_BRIEF_
Transcribe each of the records below exactly, excluding all pictures.

_SUPPLIED MATERIAL_
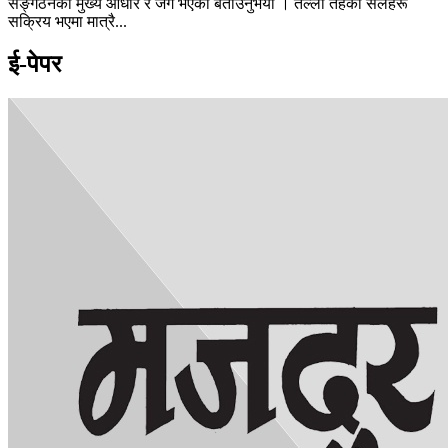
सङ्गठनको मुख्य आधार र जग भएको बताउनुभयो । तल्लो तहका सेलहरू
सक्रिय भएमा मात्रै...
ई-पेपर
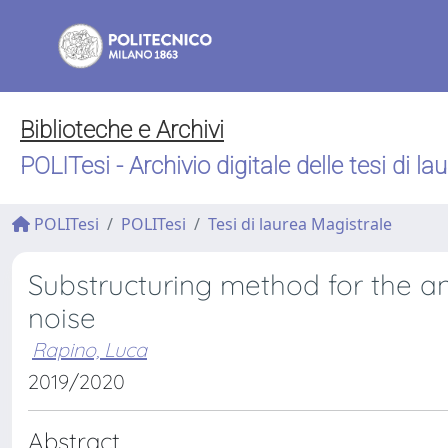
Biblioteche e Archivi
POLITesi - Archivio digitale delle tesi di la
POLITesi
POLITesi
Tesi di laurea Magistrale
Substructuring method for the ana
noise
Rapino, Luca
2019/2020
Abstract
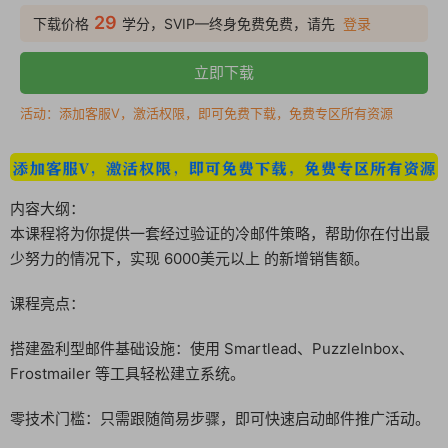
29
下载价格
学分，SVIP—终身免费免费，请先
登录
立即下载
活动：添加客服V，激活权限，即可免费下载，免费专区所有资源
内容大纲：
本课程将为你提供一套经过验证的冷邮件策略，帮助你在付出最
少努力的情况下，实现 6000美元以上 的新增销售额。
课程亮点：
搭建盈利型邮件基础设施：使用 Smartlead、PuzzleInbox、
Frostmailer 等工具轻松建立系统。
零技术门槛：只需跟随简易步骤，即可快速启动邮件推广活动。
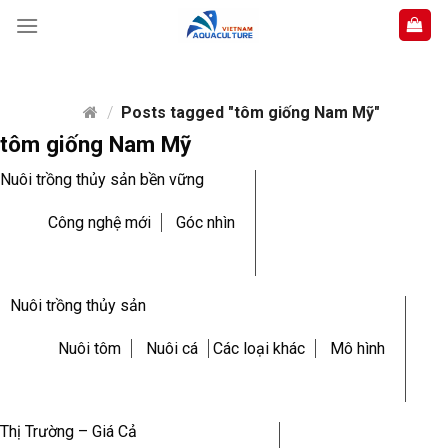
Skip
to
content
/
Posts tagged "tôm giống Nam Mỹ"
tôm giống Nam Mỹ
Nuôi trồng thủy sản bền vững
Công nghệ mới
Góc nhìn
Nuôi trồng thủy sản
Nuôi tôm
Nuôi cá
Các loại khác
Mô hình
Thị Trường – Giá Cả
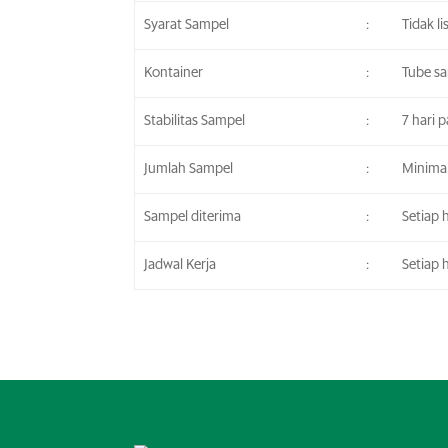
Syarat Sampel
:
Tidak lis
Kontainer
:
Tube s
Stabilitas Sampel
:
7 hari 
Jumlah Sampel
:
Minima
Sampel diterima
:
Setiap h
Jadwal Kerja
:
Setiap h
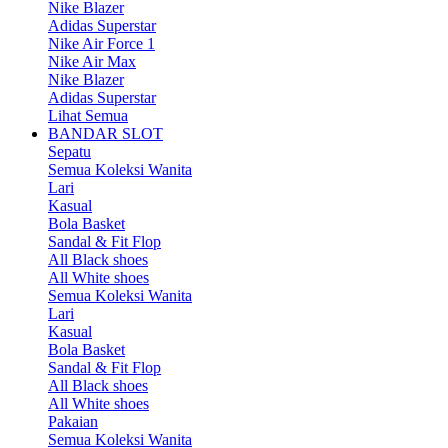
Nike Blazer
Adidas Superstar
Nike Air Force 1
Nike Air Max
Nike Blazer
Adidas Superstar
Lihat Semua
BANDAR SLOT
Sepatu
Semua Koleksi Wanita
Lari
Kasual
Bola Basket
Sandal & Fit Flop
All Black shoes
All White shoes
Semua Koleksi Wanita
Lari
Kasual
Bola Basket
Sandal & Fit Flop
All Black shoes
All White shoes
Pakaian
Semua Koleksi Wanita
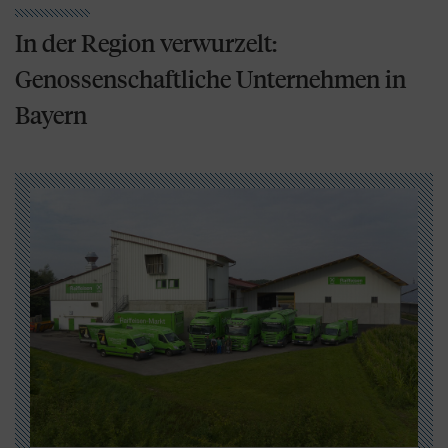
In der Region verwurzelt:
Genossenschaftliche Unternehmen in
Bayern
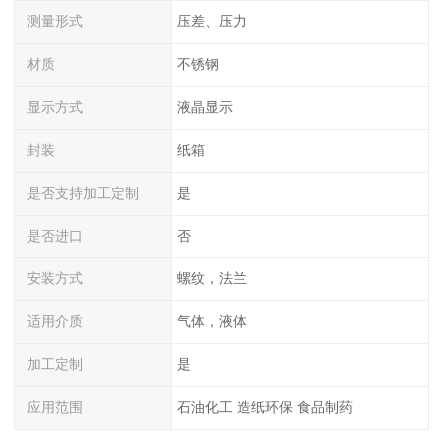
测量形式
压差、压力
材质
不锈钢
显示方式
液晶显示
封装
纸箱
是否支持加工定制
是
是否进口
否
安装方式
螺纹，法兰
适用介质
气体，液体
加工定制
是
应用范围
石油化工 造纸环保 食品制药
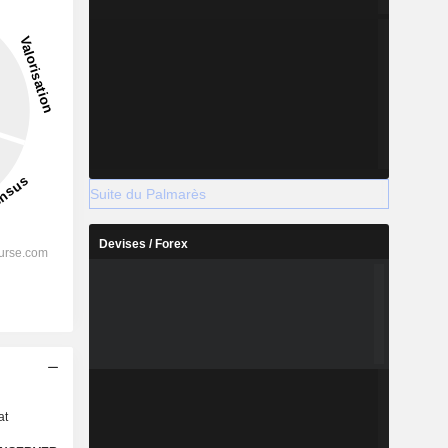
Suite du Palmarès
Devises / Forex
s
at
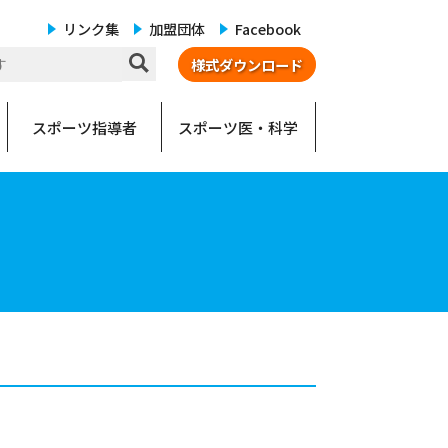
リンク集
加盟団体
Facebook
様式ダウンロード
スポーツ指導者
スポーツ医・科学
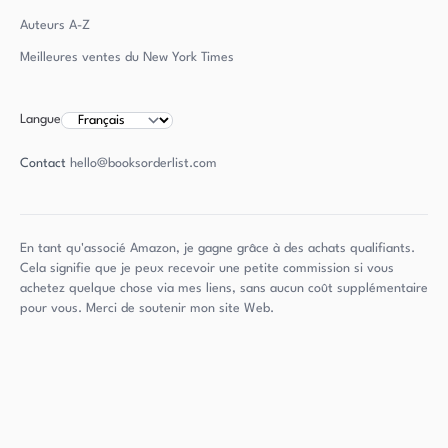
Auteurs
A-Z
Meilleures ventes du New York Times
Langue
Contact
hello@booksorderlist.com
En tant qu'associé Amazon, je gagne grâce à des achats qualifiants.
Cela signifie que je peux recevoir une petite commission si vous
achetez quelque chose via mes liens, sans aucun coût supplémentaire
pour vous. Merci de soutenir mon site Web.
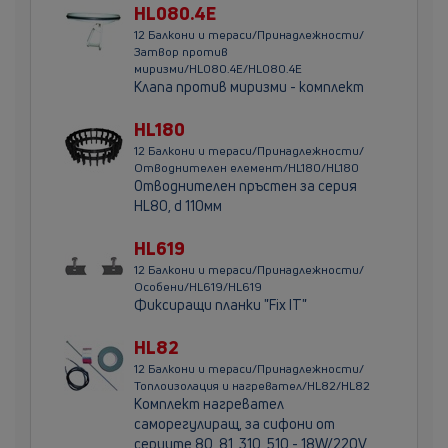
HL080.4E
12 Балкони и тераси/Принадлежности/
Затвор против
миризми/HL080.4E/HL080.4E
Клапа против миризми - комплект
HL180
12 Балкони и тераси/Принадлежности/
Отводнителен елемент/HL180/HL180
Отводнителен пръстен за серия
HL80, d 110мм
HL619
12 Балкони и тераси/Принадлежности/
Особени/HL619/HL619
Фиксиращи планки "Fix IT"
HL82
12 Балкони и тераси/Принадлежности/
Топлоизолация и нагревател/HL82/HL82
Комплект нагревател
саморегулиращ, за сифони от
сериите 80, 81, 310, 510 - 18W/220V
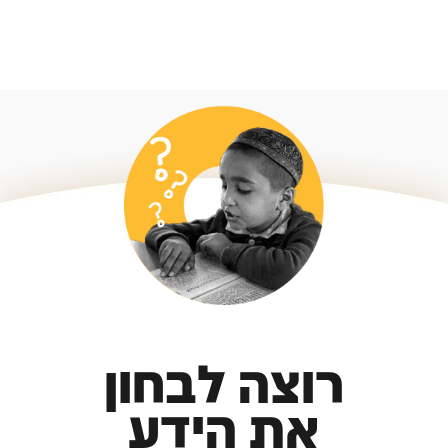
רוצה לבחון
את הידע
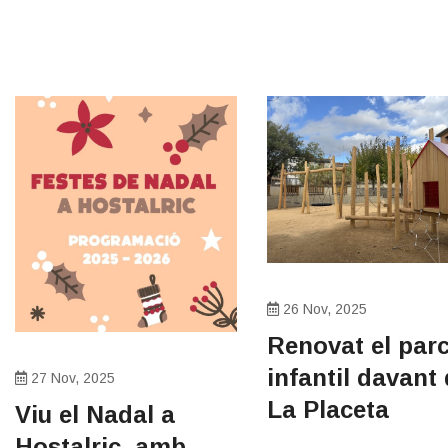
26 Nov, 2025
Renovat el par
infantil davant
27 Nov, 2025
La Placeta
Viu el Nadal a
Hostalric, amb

_RESPONSE FOR THIS EXERCISE_
सङ्गठनको मुख्य आधार र जग भएको बताउनुभयो । तल्लो तहका सेलहरू
सक्रिय भएमा मात्रै...
ई-पेपर
Biblioteche e Archivi
POLITesi - Archivio digitale delle tesi di la
POLITesi
POLITesi
Tesi di laurea Magistrale
Substructuring method for the ana
noise
Rapino, Luca
2019/2020
Abstract
29
下载价格
学分，SVIP—终身免费免费，请先
登录
立即下载
活动：添加客服V，激活权限，即可免费下载，免费专区所有资源
内容大纲：
本课程将为你提供一套经过验证的冷邮件策略，帮助你在付出最
少努力的情况下，实现 6000美元以上 的新增销售额。
课程亮点：
搭建盈利型邮件基础设施：使用 Smartlead、PuzzleInbox、
Frostmailer 等工具轻松建立系统。
零技术门槛：只需跟随简易步骤，即可快速启动邮件推广活动。
Skip
to
content
/
Posts tagged "tôm giống Nam Mỹ"
tôm giống Nam Mỹ
Nuôi trồng thủy sản bền vững
Công nghệ mới
Góc nhìn
Nuôi trồng thủy sản
Nuôi tôm
Nuôi cá
Các loại khác
Mô hình
Thị Trường – Giá Cả
Syarat Sampel
:
Tidak lis
Kontainer
:
Tube s
Stabilitas Sampel
:
7 hari 
Jumlah Sampel
:
Minima
Sampel diterima
:
Setiap h
Jadwal Kerja
:
Setiap h
Nike Blazer
Adidas Superstar
Nike Air Force 1
Nike Air Max
Nike Blazer
Adidas Superstar
Lihat Semua
BANDAR SLOT
Sepatu
Semua Koleksi Wanita
Lari
Kasual
Bola Basket
Sandal & Fit Flop
All Black shoes
All White shoes
Semua Koleksi Wanita
Lari
Kasual
Bola Basket
Sandal & Fit Flop
All Black shoes
All White shoes
Pakaian
Semua Koleksi Wanita
In der Region verwurzelt:
Genossenschaftliche Unternehmen in
Bayern
测量形式
压差、压力
材质
不锈钢
显示方式
液晶显示
封装
纸箱
是否支持加工定制
是
是否进口
否
安装方式
螺纹，法兰
适用介质
气体，液体
加工定制
是
应用范围
石油化工 造纸环保 食品制药
Suite du Palmarès
Devises / Forex
s
at
リンク集
加盟団体
Facebook
様式ダウンロード
スポーツ指導者
スポーツ医・科学
Auteurs
A-Z
Meilleures ventes du New York Times
Langue
Contact
hello@booksorderlist.com
En tant qu'associé Amazon, je gagne grâce à des achats qualifiants.
Cela signifie que je peux recevoir une petite commission si vous
achetez quelque chose via mes liens, sans aucun coût supplémentaire
pour vous. Merci de soutenir mon site Web.
HL080.4E
12 Балкони и тераси/Принадлежности/
Затвор против
миризми/HL080.4E/HL080.4E
Клапа против миризми - комплект
HL180
12 Балкони и тераси/Принадлежности/
Отводнителен елемент/HL180/HL180
Отводнителен пръстен за серия
HL80, d 110мм
HL619
12 Балкони и тераси/Принадлежности/
Особени/HL619/HL619
Фиксиращи планки "Fix IT"
HL82
12 Балкони и тераси/Принадлежности/
Топлоизолация и нагревател/HL82/HL82
Комплект нагревател
саморегулиращ, за сифони от
сериите 80, 81, 310, 510 - 18W/220V
רוצה לבחון
את הידע
26 Nov, 2025
Renovat el par
infantil davant
27 Nov, 2025
La Placeta
Viu el Nadal a
Hostalric, amb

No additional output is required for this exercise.